» **PROBLEM DESCRIPTION**
In which lines of the data does the string "each" appear? Copy every one.

Document understanding data:
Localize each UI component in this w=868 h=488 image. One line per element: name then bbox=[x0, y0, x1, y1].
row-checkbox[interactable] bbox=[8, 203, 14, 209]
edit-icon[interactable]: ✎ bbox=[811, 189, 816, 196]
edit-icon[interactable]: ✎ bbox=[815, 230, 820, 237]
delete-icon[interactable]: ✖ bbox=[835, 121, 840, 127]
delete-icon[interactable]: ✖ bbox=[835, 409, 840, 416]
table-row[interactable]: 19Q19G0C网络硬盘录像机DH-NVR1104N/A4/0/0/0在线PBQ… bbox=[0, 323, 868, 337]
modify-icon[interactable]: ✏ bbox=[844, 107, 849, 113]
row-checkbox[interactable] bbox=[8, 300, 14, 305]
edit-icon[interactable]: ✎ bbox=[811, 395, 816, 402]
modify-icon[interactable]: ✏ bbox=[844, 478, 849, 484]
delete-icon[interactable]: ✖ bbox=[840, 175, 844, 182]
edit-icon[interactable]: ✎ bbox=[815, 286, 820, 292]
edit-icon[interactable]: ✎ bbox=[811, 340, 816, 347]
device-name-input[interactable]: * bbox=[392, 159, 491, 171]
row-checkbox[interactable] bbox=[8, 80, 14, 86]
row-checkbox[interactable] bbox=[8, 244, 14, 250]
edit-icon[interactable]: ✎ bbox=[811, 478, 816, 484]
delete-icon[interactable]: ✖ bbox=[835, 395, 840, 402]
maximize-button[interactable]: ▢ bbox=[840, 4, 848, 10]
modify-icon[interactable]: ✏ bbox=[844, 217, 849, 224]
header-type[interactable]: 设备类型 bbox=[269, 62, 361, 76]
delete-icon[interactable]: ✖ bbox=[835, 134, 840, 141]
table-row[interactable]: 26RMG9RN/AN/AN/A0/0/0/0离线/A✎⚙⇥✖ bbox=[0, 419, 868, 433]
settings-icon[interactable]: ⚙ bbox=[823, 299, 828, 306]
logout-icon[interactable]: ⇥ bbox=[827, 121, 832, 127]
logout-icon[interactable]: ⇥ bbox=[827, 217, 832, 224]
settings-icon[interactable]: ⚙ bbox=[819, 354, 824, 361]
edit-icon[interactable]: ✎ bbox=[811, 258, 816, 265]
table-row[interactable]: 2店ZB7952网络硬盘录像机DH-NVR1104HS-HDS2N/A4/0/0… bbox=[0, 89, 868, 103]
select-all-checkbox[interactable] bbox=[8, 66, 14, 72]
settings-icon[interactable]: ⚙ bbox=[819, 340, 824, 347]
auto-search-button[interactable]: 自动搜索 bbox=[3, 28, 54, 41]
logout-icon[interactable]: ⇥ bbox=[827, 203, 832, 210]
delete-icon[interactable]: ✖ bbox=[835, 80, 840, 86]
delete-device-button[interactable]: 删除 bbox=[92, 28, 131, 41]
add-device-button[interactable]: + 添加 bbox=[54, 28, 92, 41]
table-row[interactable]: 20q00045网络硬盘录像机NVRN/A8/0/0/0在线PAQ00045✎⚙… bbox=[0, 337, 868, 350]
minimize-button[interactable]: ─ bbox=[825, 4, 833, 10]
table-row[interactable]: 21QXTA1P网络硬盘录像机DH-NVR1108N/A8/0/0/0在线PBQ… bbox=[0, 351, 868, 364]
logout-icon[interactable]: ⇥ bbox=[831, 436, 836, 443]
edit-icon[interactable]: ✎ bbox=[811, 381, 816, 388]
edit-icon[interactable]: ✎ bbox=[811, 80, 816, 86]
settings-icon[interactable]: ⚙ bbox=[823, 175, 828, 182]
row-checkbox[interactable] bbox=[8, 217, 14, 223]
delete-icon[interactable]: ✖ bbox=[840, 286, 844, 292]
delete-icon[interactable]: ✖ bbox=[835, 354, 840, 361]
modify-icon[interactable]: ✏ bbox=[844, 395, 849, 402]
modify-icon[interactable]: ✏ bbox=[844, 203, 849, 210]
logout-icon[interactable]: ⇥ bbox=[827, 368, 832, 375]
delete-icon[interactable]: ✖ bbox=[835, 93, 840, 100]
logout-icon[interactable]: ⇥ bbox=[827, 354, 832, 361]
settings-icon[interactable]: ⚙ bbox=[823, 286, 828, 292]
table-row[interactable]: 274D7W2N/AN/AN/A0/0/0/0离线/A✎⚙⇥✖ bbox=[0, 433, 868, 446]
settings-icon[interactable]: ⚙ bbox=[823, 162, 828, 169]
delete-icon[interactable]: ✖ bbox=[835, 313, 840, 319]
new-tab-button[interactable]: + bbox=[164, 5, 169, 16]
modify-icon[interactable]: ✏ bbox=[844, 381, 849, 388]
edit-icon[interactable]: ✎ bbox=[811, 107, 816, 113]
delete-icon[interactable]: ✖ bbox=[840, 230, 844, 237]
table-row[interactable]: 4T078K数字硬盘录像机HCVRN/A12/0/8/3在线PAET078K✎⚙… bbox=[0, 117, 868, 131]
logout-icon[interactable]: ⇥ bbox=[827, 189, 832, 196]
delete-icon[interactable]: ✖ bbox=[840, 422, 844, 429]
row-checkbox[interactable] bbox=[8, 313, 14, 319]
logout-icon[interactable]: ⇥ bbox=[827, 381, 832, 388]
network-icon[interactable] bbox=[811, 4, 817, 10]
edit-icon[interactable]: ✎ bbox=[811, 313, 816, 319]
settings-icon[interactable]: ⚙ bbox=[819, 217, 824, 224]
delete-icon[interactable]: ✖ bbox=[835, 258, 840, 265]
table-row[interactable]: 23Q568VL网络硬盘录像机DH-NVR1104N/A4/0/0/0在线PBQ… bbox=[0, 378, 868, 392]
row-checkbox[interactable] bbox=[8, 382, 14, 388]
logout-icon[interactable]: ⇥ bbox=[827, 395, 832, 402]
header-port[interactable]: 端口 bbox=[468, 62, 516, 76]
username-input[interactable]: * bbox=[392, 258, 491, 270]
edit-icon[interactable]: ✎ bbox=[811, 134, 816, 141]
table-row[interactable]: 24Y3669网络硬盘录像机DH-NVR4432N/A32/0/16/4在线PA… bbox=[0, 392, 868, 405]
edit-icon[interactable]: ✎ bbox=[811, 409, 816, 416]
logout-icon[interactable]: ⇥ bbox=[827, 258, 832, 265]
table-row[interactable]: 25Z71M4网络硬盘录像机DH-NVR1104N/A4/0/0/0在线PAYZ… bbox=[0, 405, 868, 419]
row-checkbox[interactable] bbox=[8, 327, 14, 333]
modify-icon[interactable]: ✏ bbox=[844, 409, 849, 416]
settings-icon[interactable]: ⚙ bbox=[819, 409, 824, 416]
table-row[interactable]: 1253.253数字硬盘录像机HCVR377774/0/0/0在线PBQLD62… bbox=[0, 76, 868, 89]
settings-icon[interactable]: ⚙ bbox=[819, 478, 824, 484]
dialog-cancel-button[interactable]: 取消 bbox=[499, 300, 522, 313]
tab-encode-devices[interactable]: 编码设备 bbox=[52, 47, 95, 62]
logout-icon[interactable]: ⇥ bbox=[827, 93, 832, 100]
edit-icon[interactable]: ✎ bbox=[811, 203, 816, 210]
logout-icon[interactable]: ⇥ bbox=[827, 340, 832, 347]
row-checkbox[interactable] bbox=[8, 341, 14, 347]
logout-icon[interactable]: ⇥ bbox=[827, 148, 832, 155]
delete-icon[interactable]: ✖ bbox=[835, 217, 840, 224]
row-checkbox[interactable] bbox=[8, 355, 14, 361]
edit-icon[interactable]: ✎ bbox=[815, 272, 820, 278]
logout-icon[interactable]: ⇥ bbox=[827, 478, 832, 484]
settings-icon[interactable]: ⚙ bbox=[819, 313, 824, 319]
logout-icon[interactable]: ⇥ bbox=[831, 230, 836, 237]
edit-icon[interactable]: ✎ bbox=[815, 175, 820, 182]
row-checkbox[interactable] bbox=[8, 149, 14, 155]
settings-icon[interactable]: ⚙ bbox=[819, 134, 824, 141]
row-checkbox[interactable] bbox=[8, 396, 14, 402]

---

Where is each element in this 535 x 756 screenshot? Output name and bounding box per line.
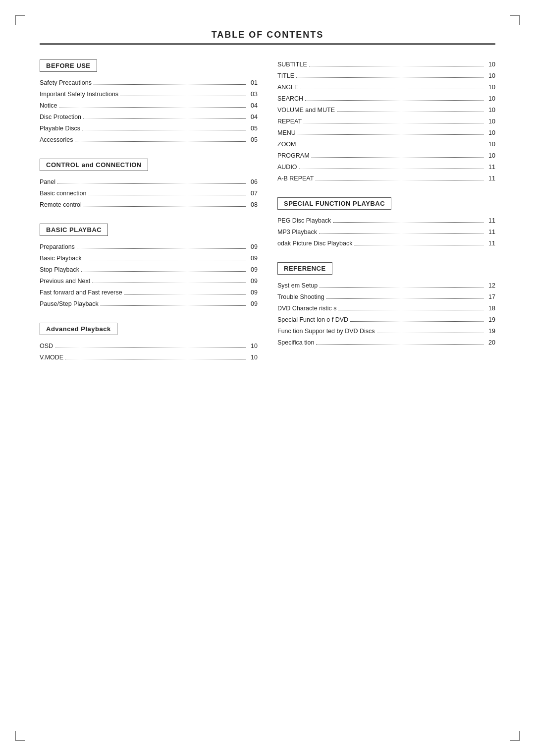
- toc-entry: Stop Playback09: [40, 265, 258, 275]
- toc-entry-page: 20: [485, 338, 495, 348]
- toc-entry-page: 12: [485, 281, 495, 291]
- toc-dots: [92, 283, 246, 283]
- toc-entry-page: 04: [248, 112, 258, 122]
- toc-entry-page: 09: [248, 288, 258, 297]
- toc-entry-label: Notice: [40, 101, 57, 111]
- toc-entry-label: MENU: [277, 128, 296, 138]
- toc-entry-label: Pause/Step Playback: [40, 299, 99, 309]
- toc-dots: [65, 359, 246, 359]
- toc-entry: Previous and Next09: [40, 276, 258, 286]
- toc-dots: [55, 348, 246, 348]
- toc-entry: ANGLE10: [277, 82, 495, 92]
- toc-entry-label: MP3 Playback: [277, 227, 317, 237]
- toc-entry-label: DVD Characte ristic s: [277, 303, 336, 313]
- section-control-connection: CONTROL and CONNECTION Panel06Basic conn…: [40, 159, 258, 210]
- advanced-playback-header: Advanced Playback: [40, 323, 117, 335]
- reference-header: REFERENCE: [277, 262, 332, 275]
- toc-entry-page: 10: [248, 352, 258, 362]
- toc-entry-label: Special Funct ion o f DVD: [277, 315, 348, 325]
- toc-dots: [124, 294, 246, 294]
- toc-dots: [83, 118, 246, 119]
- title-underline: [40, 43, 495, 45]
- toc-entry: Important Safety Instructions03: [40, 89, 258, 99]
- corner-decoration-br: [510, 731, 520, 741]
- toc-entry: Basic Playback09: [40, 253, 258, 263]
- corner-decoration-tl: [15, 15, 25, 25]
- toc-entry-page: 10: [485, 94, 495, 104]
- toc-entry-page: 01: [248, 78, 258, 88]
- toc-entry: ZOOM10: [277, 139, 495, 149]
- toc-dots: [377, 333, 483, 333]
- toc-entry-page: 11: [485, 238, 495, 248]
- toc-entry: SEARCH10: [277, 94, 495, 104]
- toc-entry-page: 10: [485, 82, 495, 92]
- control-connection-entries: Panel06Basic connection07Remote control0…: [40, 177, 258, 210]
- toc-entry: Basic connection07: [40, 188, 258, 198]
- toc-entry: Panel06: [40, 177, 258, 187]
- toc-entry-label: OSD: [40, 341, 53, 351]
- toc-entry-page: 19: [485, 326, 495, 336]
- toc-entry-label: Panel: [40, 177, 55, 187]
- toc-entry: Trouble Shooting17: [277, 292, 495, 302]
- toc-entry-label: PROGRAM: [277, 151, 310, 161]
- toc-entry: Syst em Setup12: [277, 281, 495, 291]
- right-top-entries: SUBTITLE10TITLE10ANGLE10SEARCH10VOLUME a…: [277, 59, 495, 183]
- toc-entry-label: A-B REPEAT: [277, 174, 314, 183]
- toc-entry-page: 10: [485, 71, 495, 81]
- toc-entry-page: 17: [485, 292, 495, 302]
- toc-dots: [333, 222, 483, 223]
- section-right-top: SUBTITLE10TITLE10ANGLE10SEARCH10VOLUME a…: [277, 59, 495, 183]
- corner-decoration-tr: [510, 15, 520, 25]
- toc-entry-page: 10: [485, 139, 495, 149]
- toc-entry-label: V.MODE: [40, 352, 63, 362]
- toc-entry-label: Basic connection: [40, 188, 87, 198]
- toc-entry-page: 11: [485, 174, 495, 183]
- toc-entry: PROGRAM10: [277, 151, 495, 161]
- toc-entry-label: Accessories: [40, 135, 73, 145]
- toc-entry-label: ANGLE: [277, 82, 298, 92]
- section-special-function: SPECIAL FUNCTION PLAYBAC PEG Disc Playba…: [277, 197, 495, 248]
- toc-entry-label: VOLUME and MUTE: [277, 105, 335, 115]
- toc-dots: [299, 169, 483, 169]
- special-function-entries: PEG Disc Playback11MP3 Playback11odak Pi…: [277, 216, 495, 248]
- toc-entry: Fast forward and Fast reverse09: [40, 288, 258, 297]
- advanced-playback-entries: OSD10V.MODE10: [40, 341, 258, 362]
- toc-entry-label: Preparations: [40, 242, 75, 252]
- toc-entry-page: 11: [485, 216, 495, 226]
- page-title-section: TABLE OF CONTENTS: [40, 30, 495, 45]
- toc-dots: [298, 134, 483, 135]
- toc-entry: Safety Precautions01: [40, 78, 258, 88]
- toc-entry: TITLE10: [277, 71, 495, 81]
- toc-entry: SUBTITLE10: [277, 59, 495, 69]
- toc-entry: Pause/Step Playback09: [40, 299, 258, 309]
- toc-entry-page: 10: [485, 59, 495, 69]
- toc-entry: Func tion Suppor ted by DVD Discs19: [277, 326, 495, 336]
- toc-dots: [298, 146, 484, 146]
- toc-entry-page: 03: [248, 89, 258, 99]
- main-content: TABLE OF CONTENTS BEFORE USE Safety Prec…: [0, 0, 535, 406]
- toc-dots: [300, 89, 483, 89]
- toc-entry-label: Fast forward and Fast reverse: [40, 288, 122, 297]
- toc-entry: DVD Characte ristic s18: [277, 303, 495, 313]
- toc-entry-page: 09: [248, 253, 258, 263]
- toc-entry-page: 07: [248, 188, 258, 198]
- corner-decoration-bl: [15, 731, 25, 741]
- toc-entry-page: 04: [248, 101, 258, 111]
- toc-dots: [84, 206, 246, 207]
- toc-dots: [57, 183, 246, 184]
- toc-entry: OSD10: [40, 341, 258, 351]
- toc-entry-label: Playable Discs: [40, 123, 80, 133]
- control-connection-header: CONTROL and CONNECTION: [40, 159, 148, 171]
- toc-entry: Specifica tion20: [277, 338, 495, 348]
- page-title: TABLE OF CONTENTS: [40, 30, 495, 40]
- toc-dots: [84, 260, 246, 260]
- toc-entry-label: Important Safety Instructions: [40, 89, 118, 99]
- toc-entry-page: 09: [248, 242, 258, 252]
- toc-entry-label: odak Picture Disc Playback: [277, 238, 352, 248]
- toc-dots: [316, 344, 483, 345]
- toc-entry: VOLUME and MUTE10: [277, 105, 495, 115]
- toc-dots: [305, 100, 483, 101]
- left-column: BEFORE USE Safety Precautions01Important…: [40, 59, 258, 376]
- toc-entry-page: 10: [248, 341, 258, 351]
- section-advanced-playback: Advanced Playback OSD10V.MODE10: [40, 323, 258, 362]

» **SOLUTION FOR THIS PROBLEM**
Localize each UI component in this w=868 h=488 image. One line per element: name then bbox=[x0, y0, x1, y1].
Where is each element in this 535 x 756 screenshot? Output name and bounding box per line.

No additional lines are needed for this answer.